One of the earliest instances of ransomware was the 1989 AIDS Trojan horse attack. Hosted on a floppy disk and distributed to attendees of an AIDS conference, the AIDS Trojan encrypted various files on a targeted hard drive, then instructed victims to send $189 to a PO Box in Panama. Fortunately, the encryption was easy to reverse.
Since then, ransomware has become far more sophisticated. Here are some of the most destructive ransomware strains witnessed in recent years:
CryptoLocker emerged in September 2013 and wreaked havoc across the world until it was finally neutralized in May 2014 by an international cybersecurity task force. CryptoLocker was so effective in part due to its spread via the massive Gameover ZeuS botnet.
Cerber is a game-changing type of ransomware that popularized the RaaS (ransomware-as-a-service) model, where hackers “rent” out their ransomware for others to use in exchange for a percentage of the takings.
Focusing mostly on healthcare institutions, Locky’s attacks began in 2016 and continued throughout the year. Avast’s threat intelligence team was able to examine Locky’s code, linking it to the hacking collective known as Dridex.
Petya (2016) & NotPetya (2017)
First appearing in 2016, the Petya family of ransomware is most notorious for its NotPetya strain, which blew up with a surge of attacks in 2017. This single wave resulted in over $10 billion in damages across Europe and the US.
The WannaCry ransomware attacks of May 2017 were incredibly potent, over 230,000 computers across 150 countries were infected in a single day. The resulting damage and cleanup costs rose to an estimated $4 billion.
The DarkSide group’s RaaS was responsible for many of the biggest ransomware attacks and demands in 2020 and 2021. Darkside actors claim to avoid government and healthcare targets in favor of high-value corporations, but the group was behind the 2021 Colonial Pipeline attack that crippled fuel supplies across the East Coast of the US.
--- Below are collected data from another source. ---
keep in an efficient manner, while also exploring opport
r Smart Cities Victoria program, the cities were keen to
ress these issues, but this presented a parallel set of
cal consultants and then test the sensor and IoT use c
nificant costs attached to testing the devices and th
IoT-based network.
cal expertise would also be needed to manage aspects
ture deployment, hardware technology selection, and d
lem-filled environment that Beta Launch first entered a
The remarkable rise of ransomware attacks in recent years can largely be attributed to one factor: the introduction of RaaS, or ransomware-as-a-service. Under this system, a developer creates a strain of ransomware, then licenses it to other cybercriminals for use in their attacks. As such, the RaaS model has two primary benefits for hackers:
The ransomware developer no longer has to worry about carrying out attacks. They instead earn money by collecting a percentage of each attack’s revenue.
Ransomware attackers don’t need nearly as much technical expertise. The “plug-and-play” RaaS model allows attackers to focus solely on infecting victims and collecting payments.
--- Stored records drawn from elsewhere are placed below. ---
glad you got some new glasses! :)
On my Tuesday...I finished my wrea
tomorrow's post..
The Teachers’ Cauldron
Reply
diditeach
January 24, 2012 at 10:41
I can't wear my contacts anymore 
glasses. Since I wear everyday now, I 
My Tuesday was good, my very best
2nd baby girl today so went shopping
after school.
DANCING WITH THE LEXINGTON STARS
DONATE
Avast’s Threat Labs found that ransomware attacks in the third quarter of 2021 were 5% higher than in the previous quarter, and a towering 22% higher than in the first three months of the year.
While ransomware developers and attackers benefit, victims are losing more than ever. Compared to the AIDS Trojan’s ransom demand of $189, today’s payments are massive. When large corporations are targeted with ransomware, it’s not unusual for the demands to reach millions of dollars.
For a better idea of what the current situation looks like, we’ve broken down the ransomware landscape into several categories:
The data in the following sections is sourced primarily via the public collection available at Information Is Beautiful. Not every organization hit by an attack reports it (or the cost) — perhaps fearing damage to their reputation — so the data below may be incomplete. But general trends are worth highlighting.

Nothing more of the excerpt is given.